D. Quando, secondo Pasolini, finisce la civiltà contadina con il suo retaggio culturale e valoriale…
R. Ed è quando molti sardi vanno in Continente per lavorare o per studiare, indossano gli abiti “alla civile”, alla cittadina, e la civiltà arcaica diventa lentamente memoria contemplata da questi sardi che tornano. Mi sono lasciato trasportare da questa forte contrapposizione, ma ho puntato molto anche su elementi e simboli visuali di carattere più universale, per suggerire l’inquietudine e il movimento delle emozioni inespresse, attraverso dettagli che suggeriscono la memoria che perde, ritrova e trasforma il vissuto: il filmato di un contadino che passa sull’asino, il vento, lo specchio d’acqua presso cui riposa Jaconi
tornando dal suo esilio in Corsica, gli asfodeli che in Sardegna si raccolgono per intrecciare le ceste, la rocca di Anna che dipana il filo del destino, perché il tema chiave della Jura è il conflitto fra volontà e destino. Immagini in trasformazione e in movimento: c’è una forte componente cinematografica in Gabriel, che poi fu anche cineasta, e fra le sue carte abbiamo trovato anche un progetto di sceneggiatura della Jura.
D. Senza ledere il diritto alla scoperta e alla sorpresa dello spettatore diciamo almeno che La Jura ha una sorta di lieto fine…
R. Sì, ma terribile, ad altissimo prezzo, perché passa attraverso il rimorso di un delitto che viene compiuto dal protagonista per ottemperare alla jura, al giuramento ordalico in cui il protagonista, Jaconi, un pastore-poeta, si è impegnato.
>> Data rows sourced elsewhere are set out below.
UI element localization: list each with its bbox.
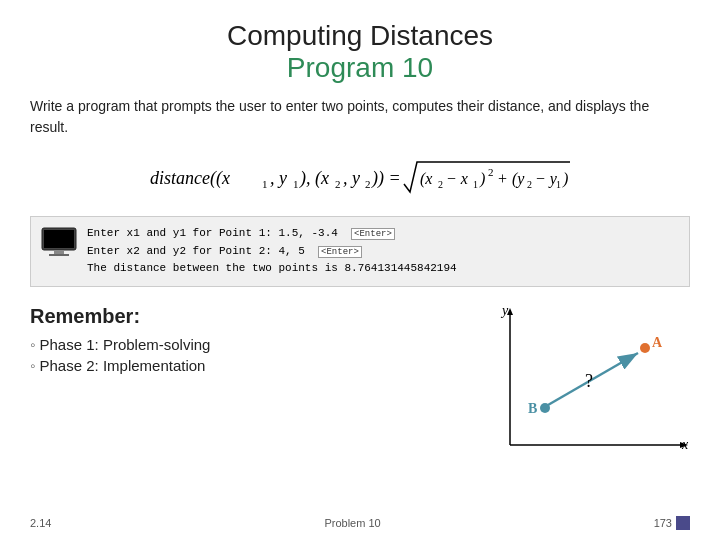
- footer-right-area: 173: [654, 516, 690, 530]
- svg-text:x: x: [681, 437, 689, 452]
- svg-text:+: +: [498, 170, 507, 187]
- title-line1: Computing Distances: [30, 20, 690, 52]
- svg-text:2: 2: [488, 166, 494, 178]
- formula-area: distance((x 1 , y 1 ), (x 2 , y 2 )) = (…: [30, 152, 690, 200]
- svg-text:2: 2: [527, 179, 532, 190]
- svg-rect-23: [44, 230, 74, 248]
- svg-text:2: 2: [365, 178, 371, 190]
- svg-text:− x: − x: [446, 170, 468, 187]
- monitor-icon: [41, 227, 77, 257]
- svg-text:B: B: [528, 401, 537, 416]
- svg-text:1: 1: [293, 178, 299, 190]
- svg-text:2: 2: [438, 179, 443, 190]
- enter-key-2: <Enter>: [318, 246, 362, 258]
- terminal-line1-text: Enter x1 and y1 for Point 1: 1.5, -3.4: [87, 227, 338, 239]
- enter-key-1: <Enter>: [351, 228, 395, 240]
- svg-text:(y: (y: [512, 170, 525, 188]
- svg-text:): ): [479, 170, 485, 188]
- remember-list: Phase 1: Problem-solving Phase 2: Implem…: [30, 334, 474, 376]
- svg-text:?: ?: [585, 371, 593, 391]
- footer-center-label: Problem 10: [324, 517, 380, 529]
- terminal-text: Enter x1 and y1 for Point 1: 1.5, -3.4 <…: [87, 225, 457, 278]
- svg-text:, y: , y: [270, 168, 287, 188]
- terminal-line3-text: The distance between the two points is 8…: [87, 260, 457, 278]
- graph-area: x y B A ?: [490, 305, 690, 465]
- description-text: Write a program that prompts the user to…: [30, 96, 690, 138]
- svg-rect-24: [54, 250, 64, 254]
- title-line2: Program 10: [30, 52, 690, 84]
- footer-icon: [676, 516, 690, 530]
- terminal-line2-text: Enter x2 and y2 for Point 2: 4, 5: [87, 245, 305, 257]
- svg-text:1: 1: [473, 179, 478, 190]
- svg-line-33: [548, 353, 638, 405]
- footer-page-number-right: 173: [654, 517, 672, 529]
- svg-text:1: 1: [262, 178, 268, 190]
- svg-text:1: 1: [556, 179, 561, 190]
- svg-rect-25: [49, 254, 69, 256]
- remember-title: Remember:: [30, 305, 474, 328]
- svg-text:2: 2: [335, 178, 341, 190]
- remember-block: Remember: Phase 1: Problem-solving Phase…: [30, 305, 474, 465]
- terminal-block: Enter x1 and y1 for Point 1: 1.5, -3.4 <…: [30, 216, 690, 287]
- svg-text:A: A: [652, 335, 663, 350]
- footer-page-number-left: 2.14: [30, 517, 51, 529]
- svg-point-36: [640, 343, 650, 353]
- remember-item-1: Phase 1: Problem-solving: [30, 334, 474, 355]
- svg-point-34: [540, 403, 550, 413]
- svg-text:), (x: ), (x: [299, 168, 329, 189]
- svg-text:y: y: [500, 305, 509, 318]
- svg-text:− y: − y: [535, 170, 558, 188]
- svg-text:)) =: )) =: [371, 168, 401, 189]
- svg-text:distance((x: distance((x: [150, 168, 230, 189]
- remember-item-2: Phase 2: Implementation: [30, 355, 474, 376]
- footer: 2.14 Problem 10 173: [30, 512, 690, 530]
- svg-text:(x: (x: [420, 170, 432, 188]
- svg-text:): ): [562, 170, 568, 188]
- svg-text:, y: , y: [343, 168, 360, 188]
L’altra figura che mi ha profondamente appassionato è quella di Pasca, la demente.
D. L’interesse della Jura è quello di saldare su un tipico impianto musicale e drammaturgico verista l’originalità del canto tradizionale sardo, il cui aspro e arcaico fascino continua a vivere in tanti gruppi, e a maggior ragione in epoca di word music.
R. In questo siamo stati fortunati, perché nel nostro percorso abbiamo trovato molto interesse e molti compagni di strada. Per gli episodi di canto a tasgia e anche per i movimenti coreografici abbiamo coinvolto i gruppi tradizionali. La passione che l’operazione sta suscitando ci sembra veramente tanta, e abbiamo trovato, strada facendo, anche molte persone anziane che si ricordano benissimo dell’allestimento cagliaritano del 1959.